Below are entries; copy exactly the lines from the one with "The image size is (1192, 2576)." through the one with "Task: Click on the 神马福利视频", both included, and leave out the rest.

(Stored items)
********

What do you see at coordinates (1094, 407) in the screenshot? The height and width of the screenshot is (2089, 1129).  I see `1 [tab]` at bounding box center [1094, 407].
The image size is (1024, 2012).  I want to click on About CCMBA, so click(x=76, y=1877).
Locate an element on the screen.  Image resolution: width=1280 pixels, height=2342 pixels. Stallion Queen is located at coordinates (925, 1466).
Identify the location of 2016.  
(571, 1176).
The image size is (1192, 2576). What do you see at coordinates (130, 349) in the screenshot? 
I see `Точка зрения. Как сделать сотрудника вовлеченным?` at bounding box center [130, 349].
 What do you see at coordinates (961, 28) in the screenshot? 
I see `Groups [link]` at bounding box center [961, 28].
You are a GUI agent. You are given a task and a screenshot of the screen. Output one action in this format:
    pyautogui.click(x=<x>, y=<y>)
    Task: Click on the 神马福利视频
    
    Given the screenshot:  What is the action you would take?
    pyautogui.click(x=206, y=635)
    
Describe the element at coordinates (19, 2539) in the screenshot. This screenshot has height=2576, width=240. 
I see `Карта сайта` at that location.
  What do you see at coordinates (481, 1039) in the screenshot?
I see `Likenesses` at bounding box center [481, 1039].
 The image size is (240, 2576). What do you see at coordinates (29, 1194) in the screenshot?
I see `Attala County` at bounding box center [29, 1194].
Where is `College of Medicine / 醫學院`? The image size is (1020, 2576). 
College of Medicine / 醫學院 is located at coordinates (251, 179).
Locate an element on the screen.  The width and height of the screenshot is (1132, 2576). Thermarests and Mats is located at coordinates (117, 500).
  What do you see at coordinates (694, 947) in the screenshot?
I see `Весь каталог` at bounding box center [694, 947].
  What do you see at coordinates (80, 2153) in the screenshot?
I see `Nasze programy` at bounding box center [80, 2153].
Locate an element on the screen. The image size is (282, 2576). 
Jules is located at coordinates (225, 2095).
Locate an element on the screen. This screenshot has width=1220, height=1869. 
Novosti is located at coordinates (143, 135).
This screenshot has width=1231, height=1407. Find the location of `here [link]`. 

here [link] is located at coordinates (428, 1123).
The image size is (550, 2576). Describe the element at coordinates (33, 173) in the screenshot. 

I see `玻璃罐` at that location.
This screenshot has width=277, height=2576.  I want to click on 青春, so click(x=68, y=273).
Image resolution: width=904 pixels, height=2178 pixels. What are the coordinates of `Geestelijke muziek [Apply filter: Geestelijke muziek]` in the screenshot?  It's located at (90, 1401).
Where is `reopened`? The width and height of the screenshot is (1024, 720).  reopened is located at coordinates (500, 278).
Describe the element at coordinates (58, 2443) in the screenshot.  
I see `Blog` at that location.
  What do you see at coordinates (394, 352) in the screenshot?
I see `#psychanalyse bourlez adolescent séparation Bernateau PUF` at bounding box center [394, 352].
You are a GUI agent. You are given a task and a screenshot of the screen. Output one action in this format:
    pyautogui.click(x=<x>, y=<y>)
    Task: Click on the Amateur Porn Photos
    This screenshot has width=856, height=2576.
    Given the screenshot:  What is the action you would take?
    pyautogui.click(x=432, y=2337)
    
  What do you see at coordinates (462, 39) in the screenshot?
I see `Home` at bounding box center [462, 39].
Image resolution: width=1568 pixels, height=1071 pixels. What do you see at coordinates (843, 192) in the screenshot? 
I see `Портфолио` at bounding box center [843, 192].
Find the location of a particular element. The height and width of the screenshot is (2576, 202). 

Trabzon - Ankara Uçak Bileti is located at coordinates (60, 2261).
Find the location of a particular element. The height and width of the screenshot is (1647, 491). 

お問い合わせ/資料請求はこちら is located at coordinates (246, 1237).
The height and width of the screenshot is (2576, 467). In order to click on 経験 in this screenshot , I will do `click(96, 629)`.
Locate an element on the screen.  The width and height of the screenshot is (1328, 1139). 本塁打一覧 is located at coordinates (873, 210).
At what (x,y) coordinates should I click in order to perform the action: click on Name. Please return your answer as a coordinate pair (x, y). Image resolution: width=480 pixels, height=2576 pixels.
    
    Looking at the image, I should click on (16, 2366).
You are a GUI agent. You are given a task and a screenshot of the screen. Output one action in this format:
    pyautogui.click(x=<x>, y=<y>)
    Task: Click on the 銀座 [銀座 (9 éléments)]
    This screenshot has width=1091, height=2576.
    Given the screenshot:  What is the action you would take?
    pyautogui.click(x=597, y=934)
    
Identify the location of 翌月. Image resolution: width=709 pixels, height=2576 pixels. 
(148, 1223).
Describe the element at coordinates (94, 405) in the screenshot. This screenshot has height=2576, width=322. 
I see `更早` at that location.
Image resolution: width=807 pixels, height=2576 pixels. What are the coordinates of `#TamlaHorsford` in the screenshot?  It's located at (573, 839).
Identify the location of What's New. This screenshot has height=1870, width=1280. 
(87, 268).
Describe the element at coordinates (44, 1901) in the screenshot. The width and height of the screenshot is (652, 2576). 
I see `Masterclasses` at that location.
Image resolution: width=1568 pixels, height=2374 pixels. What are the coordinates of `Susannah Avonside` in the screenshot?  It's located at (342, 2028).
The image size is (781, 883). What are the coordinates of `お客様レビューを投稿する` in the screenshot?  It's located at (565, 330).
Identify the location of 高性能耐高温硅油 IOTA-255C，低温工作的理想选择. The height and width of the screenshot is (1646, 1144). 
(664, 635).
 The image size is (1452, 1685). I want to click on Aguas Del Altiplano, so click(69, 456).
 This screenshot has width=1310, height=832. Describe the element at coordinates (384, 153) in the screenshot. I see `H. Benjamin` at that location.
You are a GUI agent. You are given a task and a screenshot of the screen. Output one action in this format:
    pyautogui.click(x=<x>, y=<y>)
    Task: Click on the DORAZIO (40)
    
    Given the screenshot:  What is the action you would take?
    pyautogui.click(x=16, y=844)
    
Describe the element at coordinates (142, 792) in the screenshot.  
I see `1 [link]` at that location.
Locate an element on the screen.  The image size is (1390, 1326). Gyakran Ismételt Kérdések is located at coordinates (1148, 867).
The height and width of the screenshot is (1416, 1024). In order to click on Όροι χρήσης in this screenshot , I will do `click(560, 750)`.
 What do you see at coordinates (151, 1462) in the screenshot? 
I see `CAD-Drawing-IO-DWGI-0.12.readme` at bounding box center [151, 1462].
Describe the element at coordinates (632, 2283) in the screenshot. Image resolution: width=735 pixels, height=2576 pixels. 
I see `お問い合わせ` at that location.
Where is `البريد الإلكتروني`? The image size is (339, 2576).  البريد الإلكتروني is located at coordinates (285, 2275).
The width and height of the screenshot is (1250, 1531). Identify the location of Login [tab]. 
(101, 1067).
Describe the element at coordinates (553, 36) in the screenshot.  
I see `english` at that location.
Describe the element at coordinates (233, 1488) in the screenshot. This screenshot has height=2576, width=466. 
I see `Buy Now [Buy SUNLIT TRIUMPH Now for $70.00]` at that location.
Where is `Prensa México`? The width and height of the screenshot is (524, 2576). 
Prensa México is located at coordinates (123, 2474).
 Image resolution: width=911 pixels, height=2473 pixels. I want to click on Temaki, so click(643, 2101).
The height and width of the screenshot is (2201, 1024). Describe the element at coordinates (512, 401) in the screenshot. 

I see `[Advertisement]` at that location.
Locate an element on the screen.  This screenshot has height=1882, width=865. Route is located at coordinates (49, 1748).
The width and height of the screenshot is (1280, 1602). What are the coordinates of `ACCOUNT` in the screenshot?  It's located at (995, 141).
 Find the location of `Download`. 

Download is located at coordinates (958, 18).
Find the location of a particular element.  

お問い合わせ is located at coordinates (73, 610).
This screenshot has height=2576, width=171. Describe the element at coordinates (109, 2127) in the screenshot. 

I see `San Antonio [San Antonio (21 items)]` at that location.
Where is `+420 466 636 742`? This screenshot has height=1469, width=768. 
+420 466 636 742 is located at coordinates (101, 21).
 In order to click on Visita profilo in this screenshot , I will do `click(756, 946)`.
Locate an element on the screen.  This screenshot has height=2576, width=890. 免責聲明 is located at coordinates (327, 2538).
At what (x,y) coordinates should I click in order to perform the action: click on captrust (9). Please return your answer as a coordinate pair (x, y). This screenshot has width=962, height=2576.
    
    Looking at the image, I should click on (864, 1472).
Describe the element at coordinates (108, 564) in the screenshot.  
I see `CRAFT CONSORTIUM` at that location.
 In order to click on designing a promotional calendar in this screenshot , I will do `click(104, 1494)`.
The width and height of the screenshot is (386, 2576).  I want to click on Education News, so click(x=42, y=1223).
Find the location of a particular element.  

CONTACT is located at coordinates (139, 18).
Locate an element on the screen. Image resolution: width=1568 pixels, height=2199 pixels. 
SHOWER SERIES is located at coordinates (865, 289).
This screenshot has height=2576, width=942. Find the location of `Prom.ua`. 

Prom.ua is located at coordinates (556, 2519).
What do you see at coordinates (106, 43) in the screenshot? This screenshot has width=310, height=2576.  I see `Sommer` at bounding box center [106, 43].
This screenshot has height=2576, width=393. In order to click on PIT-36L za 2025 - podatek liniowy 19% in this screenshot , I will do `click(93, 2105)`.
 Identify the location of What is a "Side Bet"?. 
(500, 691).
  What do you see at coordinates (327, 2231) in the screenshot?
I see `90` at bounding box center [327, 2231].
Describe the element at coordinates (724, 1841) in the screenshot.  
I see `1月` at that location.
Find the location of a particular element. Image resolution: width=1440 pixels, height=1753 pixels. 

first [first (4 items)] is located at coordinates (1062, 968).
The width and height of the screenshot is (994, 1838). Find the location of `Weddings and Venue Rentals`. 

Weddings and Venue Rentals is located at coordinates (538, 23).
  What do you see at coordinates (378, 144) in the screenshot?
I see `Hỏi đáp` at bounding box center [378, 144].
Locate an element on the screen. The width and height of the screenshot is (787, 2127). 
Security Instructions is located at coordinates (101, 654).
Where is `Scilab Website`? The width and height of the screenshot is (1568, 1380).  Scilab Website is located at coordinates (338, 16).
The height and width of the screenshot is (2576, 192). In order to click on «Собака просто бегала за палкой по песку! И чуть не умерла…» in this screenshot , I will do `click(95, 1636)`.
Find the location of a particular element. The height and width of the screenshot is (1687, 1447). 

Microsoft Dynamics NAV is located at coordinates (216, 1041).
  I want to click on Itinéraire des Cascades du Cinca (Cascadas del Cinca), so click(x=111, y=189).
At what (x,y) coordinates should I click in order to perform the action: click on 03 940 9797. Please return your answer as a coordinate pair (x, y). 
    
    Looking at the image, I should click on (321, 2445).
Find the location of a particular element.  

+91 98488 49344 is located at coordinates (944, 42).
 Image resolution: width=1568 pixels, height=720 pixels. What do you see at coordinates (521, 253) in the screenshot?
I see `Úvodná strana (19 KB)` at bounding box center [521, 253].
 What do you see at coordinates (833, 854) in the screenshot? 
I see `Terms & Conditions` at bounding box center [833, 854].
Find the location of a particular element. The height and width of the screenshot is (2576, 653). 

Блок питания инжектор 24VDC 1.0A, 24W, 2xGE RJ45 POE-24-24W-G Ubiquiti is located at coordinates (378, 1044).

********

Exercise answer:
The image size is (1192, 2576). What do you see at coordinates (130, 349) in the screenshot? 
I see `Точка зрения. Как сделать сотрудника вовлеченным?` at bounding box center [130, 349].
 What do you see at coordinates (961, 28) in the screenshot? 
I see `Groups [link]` at bounding box center [961, 28].
You are a GUI agent. You are given a task and a screenshot of the screen. Output one action in this format:
    pyautogui.click(x=<x>, y=<y>)
    Task: Click on the 神马福利视频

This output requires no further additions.